Now, the firm’s chief operating officer, Gerry Pasciucco, had set a 5 p.m. Monday deadline for staffers to indicate whether they planned to return their retention payments, and if so, what percentage. His e-mail included what appeared to be a tacit ultimatum from Cuomo.

“We have received assurances from Attorney General Cuomo that no names will be released by his office before he completes a security review which is expected to take at least a week,” Pasciucco wrote.”To the extent that we meet certain participation targets, it is not expected that the names would be released at all.”

No matter how you feel about the AIG bonuses, AG Cuomo’s behavior can only be described as thuggish. If you don’t return the bonus, he will release your name to the public which in this environment is like handing the lynch mob a rope and helpfully providing directions to your house. There is a lot to dislike about what the financial sector did over the last few years, but the response of politicians is at least as disgusting and getting more so by the day.

And it turns out that returning the bonus may not relieve you of the taxes due on said bonus:

Returning one’s bonus is not the end of it, however. Recipients still will be subject to significant taxes. We address that issue today.

All compensation, including the retention bonuses, received by employees for services is included in the recipient’s gross income, and in determining his adjusted gross income (AGI). If a bonus recipient gives it back, does the bonus vanish from the employee’s income?

No. Because the recipient was entitled to receive the amount of the bonus, and actually received it, it cannot be excluded from gross income or AGI. Under the Internal Revenue Code, the best a taxpayer could do is argue that he was forced by circumstances beyond his control to forgo compensation to which he was entitled. This might be easier to argue if the taxpayer returned a bonus in conformance with H.R. 1586 section 1(a)((2)(C), which reads:

WAIVER OR RETURN OF PAYMENTS- [The term “disqualified bonus payment”] shall not include any amount if the employee irrevocably waives the employee’s entitlement to such payment, or the employee returns such payment to the employer, before the close of the taxable year in which such payment is due. The preceding sentence shall not apply if the employee receives any benefit from the employer in connection with the waiver or return of such payment.

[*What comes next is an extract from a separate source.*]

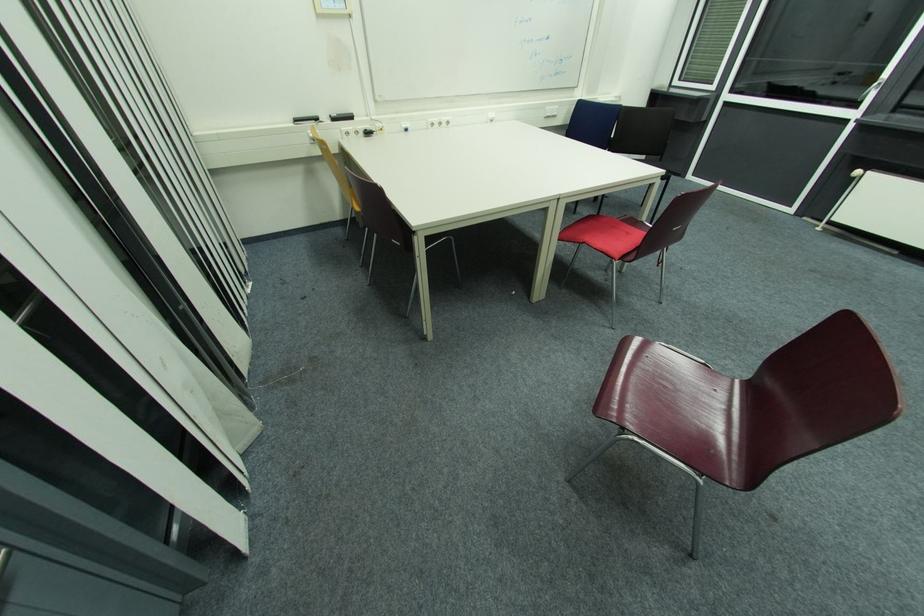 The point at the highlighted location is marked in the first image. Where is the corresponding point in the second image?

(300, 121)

However, even this language is probably insufficient, for it does not exclude a returned bonus from gross income, but only from the definition of a “disqualified bonus payment” that is taken into account in determining the taxpayer’s income tax liability. (This issue also affects an employer’s reporting requirements on its employment tax returns and the employees’ Forms W-2.)

I would hope that any legislation would address this issue, but if I were an AIG employee, I certainly wouldn’t count on it. Furthermore, if our tax code is so complicated that returning the bonus doesn’t remove your tax liability, I think its time to review the damn thing and insert some common sense.